Directions for this task. Repeat the records below verbatim, and do not copy their pictures.

Provided records.
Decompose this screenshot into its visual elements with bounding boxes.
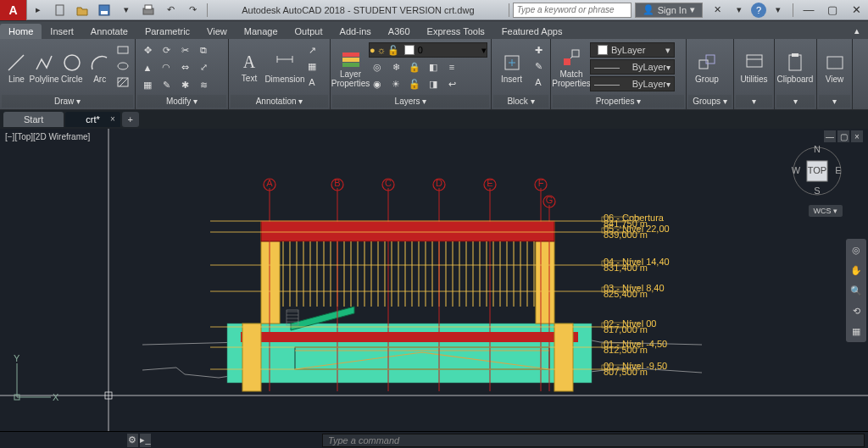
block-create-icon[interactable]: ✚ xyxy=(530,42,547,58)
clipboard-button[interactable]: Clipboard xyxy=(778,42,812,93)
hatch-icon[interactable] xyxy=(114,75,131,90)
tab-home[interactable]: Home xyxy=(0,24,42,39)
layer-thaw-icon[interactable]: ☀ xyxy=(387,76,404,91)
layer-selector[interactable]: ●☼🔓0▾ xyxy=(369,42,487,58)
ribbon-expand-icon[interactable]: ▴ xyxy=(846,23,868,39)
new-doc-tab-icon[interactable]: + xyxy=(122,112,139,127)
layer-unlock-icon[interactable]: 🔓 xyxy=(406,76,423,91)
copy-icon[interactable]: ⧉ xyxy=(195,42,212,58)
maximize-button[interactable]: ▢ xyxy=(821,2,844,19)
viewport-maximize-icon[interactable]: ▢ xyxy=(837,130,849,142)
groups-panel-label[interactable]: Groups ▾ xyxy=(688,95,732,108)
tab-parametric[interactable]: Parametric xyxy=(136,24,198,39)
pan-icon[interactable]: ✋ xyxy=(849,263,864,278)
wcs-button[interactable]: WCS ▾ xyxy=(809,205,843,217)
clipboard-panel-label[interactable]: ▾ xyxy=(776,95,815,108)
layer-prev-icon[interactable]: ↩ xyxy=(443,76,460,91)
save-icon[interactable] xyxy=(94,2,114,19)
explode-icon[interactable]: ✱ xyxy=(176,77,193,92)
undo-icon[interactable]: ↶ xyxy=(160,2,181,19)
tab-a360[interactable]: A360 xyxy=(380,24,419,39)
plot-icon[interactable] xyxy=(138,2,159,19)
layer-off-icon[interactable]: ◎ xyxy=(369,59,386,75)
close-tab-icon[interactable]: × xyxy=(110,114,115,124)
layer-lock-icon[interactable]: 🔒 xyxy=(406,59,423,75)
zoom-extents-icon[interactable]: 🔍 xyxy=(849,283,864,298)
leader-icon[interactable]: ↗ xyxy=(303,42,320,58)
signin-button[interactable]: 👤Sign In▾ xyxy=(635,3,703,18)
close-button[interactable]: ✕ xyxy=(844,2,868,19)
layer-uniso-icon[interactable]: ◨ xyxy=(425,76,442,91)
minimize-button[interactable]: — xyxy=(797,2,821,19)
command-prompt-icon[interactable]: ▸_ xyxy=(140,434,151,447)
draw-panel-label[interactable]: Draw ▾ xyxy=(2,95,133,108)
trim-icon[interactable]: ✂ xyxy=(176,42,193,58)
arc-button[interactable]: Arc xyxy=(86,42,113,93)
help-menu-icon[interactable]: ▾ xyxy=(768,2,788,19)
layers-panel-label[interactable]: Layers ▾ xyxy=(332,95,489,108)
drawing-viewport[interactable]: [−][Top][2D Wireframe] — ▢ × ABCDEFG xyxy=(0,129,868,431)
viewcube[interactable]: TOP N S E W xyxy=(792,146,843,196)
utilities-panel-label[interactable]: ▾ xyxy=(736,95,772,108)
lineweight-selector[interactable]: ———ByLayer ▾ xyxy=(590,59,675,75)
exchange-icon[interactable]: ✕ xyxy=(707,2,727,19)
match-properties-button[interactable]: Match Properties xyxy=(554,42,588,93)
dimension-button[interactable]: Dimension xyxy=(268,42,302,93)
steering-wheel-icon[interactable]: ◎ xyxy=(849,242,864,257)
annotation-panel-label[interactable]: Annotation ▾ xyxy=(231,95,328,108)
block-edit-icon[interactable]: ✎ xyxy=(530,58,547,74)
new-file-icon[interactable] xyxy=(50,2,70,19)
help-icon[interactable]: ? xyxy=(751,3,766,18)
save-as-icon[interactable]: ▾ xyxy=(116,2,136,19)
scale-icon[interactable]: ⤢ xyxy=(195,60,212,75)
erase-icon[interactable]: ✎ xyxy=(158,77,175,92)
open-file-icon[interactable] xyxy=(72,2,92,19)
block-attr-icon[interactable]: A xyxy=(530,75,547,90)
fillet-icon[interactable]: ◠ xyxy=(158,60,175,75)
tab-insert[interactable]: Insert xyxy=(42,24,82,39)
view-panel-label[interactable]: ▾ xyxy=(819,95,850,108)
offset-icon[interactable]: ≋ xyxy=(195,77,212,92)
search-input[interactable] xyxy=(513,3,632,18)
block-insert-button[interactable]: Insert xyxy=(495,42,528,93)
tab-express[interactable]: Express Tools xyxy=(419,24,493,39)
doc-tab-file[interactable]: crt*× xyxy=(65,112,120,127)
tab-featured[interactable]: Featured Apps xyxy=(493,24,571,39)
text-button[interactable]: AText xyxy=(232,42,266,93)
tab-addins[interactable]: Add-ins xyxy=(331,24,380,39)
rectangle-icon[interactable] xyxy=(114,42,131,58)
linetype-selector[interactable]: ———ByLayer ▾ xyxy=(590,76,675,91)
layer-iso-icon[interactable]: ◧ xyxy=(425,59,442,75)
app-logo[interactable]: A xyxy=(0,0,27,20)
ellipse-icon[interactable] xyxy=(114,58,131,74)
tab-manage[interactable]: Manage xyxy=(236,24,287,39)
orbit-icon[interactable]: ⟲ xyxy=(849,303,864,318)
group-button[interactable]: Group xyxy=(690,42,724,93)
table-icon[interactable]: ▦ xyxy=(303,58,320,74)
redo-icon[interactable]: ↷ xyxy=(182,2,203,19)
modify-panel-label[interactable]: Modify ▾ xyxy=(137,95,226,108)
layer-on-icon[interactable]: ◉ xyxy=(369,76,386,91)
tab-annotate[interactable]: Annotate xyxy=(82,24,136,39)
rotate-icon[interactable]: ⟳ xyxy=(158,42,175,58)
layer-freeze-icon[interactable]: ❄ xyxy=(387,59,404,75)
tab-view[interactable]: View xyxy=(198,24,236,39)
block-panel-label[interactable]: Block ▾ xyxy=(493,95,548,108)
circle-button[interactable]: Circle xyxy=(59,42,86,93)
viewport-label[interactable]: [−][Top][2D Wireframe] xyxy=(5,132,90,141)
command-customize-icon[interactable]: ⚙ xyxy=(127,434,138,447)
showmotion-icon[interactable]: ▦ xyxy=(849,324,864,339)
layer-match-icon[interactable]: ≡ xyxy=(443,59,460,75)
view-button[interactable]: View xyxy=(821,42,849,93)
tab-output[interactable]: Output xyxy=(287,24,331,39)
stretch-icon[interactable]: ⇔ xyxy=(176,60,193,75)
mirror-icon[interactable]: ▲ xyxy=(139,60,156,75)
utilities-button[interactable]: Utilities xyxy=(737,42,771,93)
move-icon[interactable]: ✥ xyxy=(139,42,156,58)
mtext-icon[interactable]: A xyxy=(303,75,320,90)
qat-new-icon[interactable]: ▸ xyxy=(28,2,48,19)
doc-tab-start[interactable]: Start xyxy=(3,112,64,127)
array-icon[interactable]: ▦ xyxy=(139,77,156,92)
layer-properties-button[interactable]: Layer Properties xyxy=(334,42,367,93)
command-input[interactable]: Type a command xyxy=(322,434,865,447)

Task result.
Decompose this screenshot into its visual elements with bounding boxes.
block-create-icon[interactable]: ✚ xyxy=(530,42,547,58)
clipboard-button[interactable]: Clipboard xyxy=(778,42,812,93)
hatch-icon[interactable] xyxy=(114,75,131,90)
tab-home[interactable]: Home xyxy=(0,24,42,39)
layer-thaw-icon[interactable]: ☀ xyxy=(387,76,404,91)
layer-selector[interactable]: ●☼🔓0▾ xyxy=(369,42,487,58)
ribbon-expand-icon[interactable]: ▴ xyxy=(846,23,868,39)
new-doc-tab-icon[interactable]: + xyxy=(122,112,139,127)
layer-unlock-icon[interactable]: 🔓 xyxy=(406,76,423,91)
copy-icon[interactable]: ⧉ xyxy=(195,42,212,58)
maximize-button[interactable]: ▢ xyxy=(821,2,844,19)
viewport-maximize-icon[interactable]: ▢ xyxy=(837,130,849,142)
groups-panel-label[interactable]: Groups ▾ xyxy=(688,95,732,108)
tab-parametric[interactable]: Parametric xyxy=(136,24,198,39)
pan-icon[interactable]: ✋ xyxy=(849,263,864,278)
wcs-button[interactable]: WCS ▾ xyxy=(809,205,843,217)
clipboard-panel-label[interactable]: ▾ xyxy=(776,95,815,108)
layer-prev-icon[interactable]: ↩ xyxy=(443,76,460,91)
save-icon[interactable] xyxy=(94,2,114,19)
explode-icon[interactable]: ✱ xyxy=(176,77,193,92)
undo-icon[interactable]: ↶ xyxy=(160,2,181,19)
tab-a360[interactable]: A360 xyxy=(380,24,419,39)
plot-icon[interactable] xyxy=(138,2,159,19)
layer-off-icon[interactable]: ◎ xyxy=(369,59,386,75)
close-tab-icon[interactable]: × xyxy=(110,114,115,124)
layer-lock-icon[interactable]: 🔒 xyxy=(406,59,423,75)
zoom-extents-icon[interactable]: 🔍 xyxy=(849,283,864,298)
leader-icon[interactable]: ↗ xyxy=(303,42,320,58)
signin-button[interactable]: 👤Sign In▾ xyxy=(635,3,703,18)
close-button[interactable]: ✕ xyxy=(844,2,868,19)
layer-uniso-icon[interactable]: ◨ xyxy=(425,76,442,91)
minimize-button[interactable]: — xyxy=(797,2,821,19)
command-prompt-icon[interactable]: ▸_ xyxy=(140,434,151,447)
draw-panel-label[interactable]: Draw ▾ xyxy=(2,95,133,108)
trim-icon[interactable]: ✂ xyxy=(176,42,193,58)
arc-button[interactable]: Arc xyxy=(86,42,113,93)
help-menu-icon[interactable]: ▾ xyxy=(768,2,788,19)
layers-panel-label[interactable]: Layers ▾ xyxy=(332,95,489,108)
drawing-viewport[interactable]: [−][Top][2D Wireframe] — ▢ × ABCDEFG xyxy=(0,129,868,431)
viewcube[interactable]: TOP N S E W xyxy=(792,146,843,196)
utilities-panel-label[interactable]: ▾ xyxy=(736,95,772,108)
lineweight-selector[interactable]: ———ByLayer ▾ xyxy=(590,59,675,75)
exchange-icon[interactable]: ✕ xyxy=(707,2,727,19)
match-properties-button[interactable]: Match Properties xyxy=(554,42,588,93)
dimension-button[interactable]: Dimension xyxy=(268,42,302,93)
steering-wheel-icon[interactable]: ◎ xyxy=(849,242,864,257)
annotation-panel-label[interactable]: Annotation ▾ xyxy=(231,95,328,108)
block-edit-icon[interactable]: ✎ xyxy=(530,58,547,74)
new-file-icon[interactable] xyxy=(50,2,70,19)
help-icon[interactable]: ? xyxy=(751,3,766,18)
save-as-icon[interactable]: ▾ xyxy=(116,2,136,19)
scale-icon[interactable]: ⤢ xyxy=(195,60,212,75)
erase-icon[interactable]: ✎ xyxy=(158,77,175,92)
open-file-icon[interactable] xyxy=(72,2,92,19)
block-attr-icon[interactable]: A xyxy=(530,75,547,90)
fillet-icon[interactable]: ◠ xyxy=(158,60,175,75)
tab-insert[interactable]: Insert xyxy=(42,24,82,39)
view-panel-label[interactable]: ▾ xyxy=(819,95,850,108)
offset-icon[interactable]: ≋ xyxy=(195,77,212,92)
search-input[interactable] xyxy=(513,3,632,18)
block-insert-button[interactable]: Insert xyxy=(495,42,528,93)
tab-express[interactable]: Express Tools xyxy=(419,24,493,39)
doc-tab-file[interactable]: crt*× xyxy=(65,112,120,127)
tab-featured[interactable]: Featured Apps xyxy=(493,24,571,39)
text-button[interactable]: AText xyxy=(232,42,266,93)
tab-addins[interactable]: Add-ins xyxy=(331,24,380,39)
rectangle-icon[interactable] xyxy=(114,42,131,58)
linetype-selector[interactable]: ———ByLayer ▾ xyxy=(590,76,675,91)
layer-iso-icon[interactable]: ◧ xyxy=(425,59,442,75)
app-logo[interactable]: A xyxy=(0,0,27,20)
ellipse-icon[interactable] xyxy=(114,58,131,74)
tab-manage[interactable]: Manage xyxy=(236,24,287,39)
orbit-icon[interactable]: ⟲ xyxy=(849,303,864,318)
group-button[interactable]: Group xyxy=(690,42,724,93)
table-icon[interactable]: ▦ xyxy=(303,58,320,74)
redo-icon[interactable]: ↷ xyxy=(182,2,203,19)
modify-panel-label[interactable]: Modify ▾ xyxy=(137,95,226,108)
layer-on-icon[interactable]: ◉ xyxy=(369,76,386,91)
tab-annotate[interactable]: Annotate xyxy=(82,24,136,39)
rotate-icon[interactable]: ⟳ xyxy=(158,42,175,58)
layer-freeze-icon[interactable]: ❄ xyxy=(387,59,404,75)
tab-view[interactable]: View xyxy=(198,24,236,39)
block-panel-label[interactable]: Block ▾ xyxy=(493,95,548,108)
circle-button[interactable]: Circle xyxy=(59,42,86,93)
viewport-label[interactable]: [−][Top][2D Wireframe] xyxy=(5,132,90,141)
command-customize-icon[interactable]: ⚙ xyxy=(127,434,138,447)
showmotion-icon[interactable]: ▦ xyxy=(849,324,864,339)
layer-match-icon[interactable]: ≡ xyxy=(443,59,460,75)
view-button[interactable]: View xyxy=(821,42,849,93)
tab-output[interactable]: Output xyxy=(287,24,331,39)
stretch-icon[interactable]: ⇔ xyxy=(176,60,193,75)
mirror-icon[interactable]: ▲ xyxy=(139,60,156,75)
utilities-button[interactable]: Utilities xyxy=(737,42,771,93)
move-icon[interactable]: ✥ xyxy=(139,42,156,58)
mtext-icon[interactable]: A xyxy=(303,75,320,90)
qat-new-icon[interactable]: ▸ xyxy=(28,2,48,19)
doc-tab-start[interactable]: Start xyxy=(3,112,64,127)
array-icon[interactable]: ▦ xyxy=(139,77,156,92)
layer-properties-button[interactable]: Layer Properties xyxy=(334,42,367,93)
command-input[interactable]: Type a command xyxy=(322,434,865,447)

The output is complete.